Advanced Television

Report: Multichoice, Canal+ the future giant of African pay-TV?

September 29, 2022

Maxime Saada, Chairman and Chief Executive Officer of the Canal+ Group, confirmed earlier this month at a press conference that Bollore’s subsidiary has increased its stake in the capital of Multichoice, the leading South African pay-TV operator in Africa, to reach 26.26 per cent of the capital. The French group first took a 6.5 per cent stake in Multichoice in October 2020 before increasing its stake to 15 per cent in the summer of 2021 and then continuing to buy shares on the market. Although the two companies are still managed independently, their operational merger would create an undisputed leader in the field of pay TV in Africa, leaving the Chinese operator Star Times far behind, reports Dataxis. The strong complementarity of their locations could also avoid any risk of cannibalisation.

This operation falls within Canal+ Group’s internationalisation strategy, which is one of the three pillars initiated by Vivendi in 2016 to support the transformation of its model: to move “from a French group to a global group, from a French content creator to an international creator of European essence, from a linear television channel to a key digital player”.

Canal+, leader of the Francophone Africa pay TV market 

The group’s growth outside France is led by Canal+ International subsidiary, which counted more than 14.3 million subscribers at the end of June 2022 according to Dataxis, spread in more than 40 countries in Africa, Europe, Asia-Pacific, the Caribbean and the Indian Ocean.
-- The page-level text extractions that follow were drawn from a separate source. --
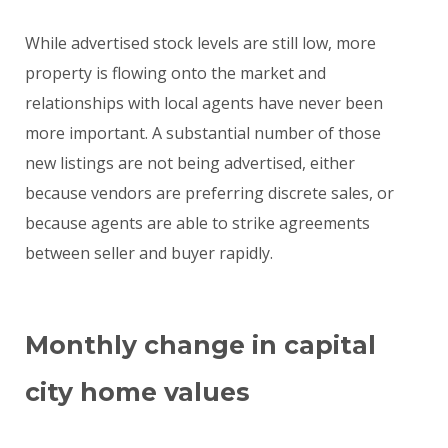
While advertised stock levels are still low, more
property is flowing onto the market and
relationships with local agents have never been
more important. A substantial number of those
new listings are not being advertised, either
because vendors are preferring discrete sales, or
because agents are able to strike agreements
between seller and buyer rapidly.
Monthly change in capital
city home values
Sub-Saharan Africa, where Canal+ is present in more than 25 countries, is now the main market in terms of subscriptions, after mainland France.

With 6.6 million subscribers at the end of June 2022, the Canal+ Group is the undisputed pay-TV leader in Francophone sub-Saharan Africa. The continent now represents 27.6 per cent of the total Canal+ subscriber base, compared to 24.3 per cent for Europe and 40.1 per cent for mainland France.

However, the French Group remains second to Multichoice in Africa

Despite its strong presence in Francophone Africa, Canal+ is still a long way from the South African leader Multichoice on a regional scale, since the latter counts more than 21 million pay-TV subscribers, more than three times as many as the French company. At the end of Q2 2022, Multichoice represented around half of total pay-TV subscribers in the region while the Vivendi-owned operator had captured 15 per cent, reports Dataxis.

The sub-Saharan TV market has been characterised for years by the relative strength of pay TV offers, which bring content to audiences otherwise bound to rely on state-owned FTA channels or on the few private TV stations, which many times launched in the wake of the transition to digital terrestrial television. In this context, international actors have grown to quasi-monopolistic levels, as illustrated by the overwhelming dominance of Canal+ and Multichoice in their respective territories. Dataxis reports that the Chinese actor Star Times provides a less premium alternative in a range of countries across the continent.

A value-added complementarity on the regional scale? Dataxis says many synergies can be found between the two regional leaders, which have been collaborating on productions for years. Both operators offer premium satellite packages to reach households efficiently in a region where infrastructures are lacking. The complementarity between Canal+ and Multichoice is obvious since the five main markets of the South African group, which account for 80 per cent of its subscriber base, do not overlap with Canal+’s markets.

The African English speaking zone, of around 600 million people or half of the region’s population, represents the highest potential of the continent as it counts the most developed economies: Nigeria and South Africa accounting together for close to 50 per cent of the region’s wealth. Second to Nigeria in terms of GDP, South Africa is unquestionably leading television, telecommunications and media markets. In 2022, more than 40 per cent of all pay-TV revenues generated in Sub-Saharan Africa originated from the South African market alone.

While streaming and OTT consumption continues to soar in most countries around the world, Dataxis states that Africans still struggle to access these flexible, nonlinear offers. The OTT disruption remains restricted because of connectivity hurdles that still need to be overcome: despite the recent launch of fibre in a range of countries, fixed broadband only reaches a small share of the population and mobile networks remain limited by speed and cost constraints. Multichoice chose nonetheless to address this connected, digital friendly fringe of users with its OTT SVoD service Showmax launched in 2015 across the region.

Canal+’s ultimate intentions remain undetermined, however with this participation, the French company heads towards more control over the African market which will count more than 1.3 billion people by 2027, or one out of six inhabitants globally. This strengthened collaboration would make it all the more difficult for new entrants to penetrate an already concentrated market with success, concludes Dataxis.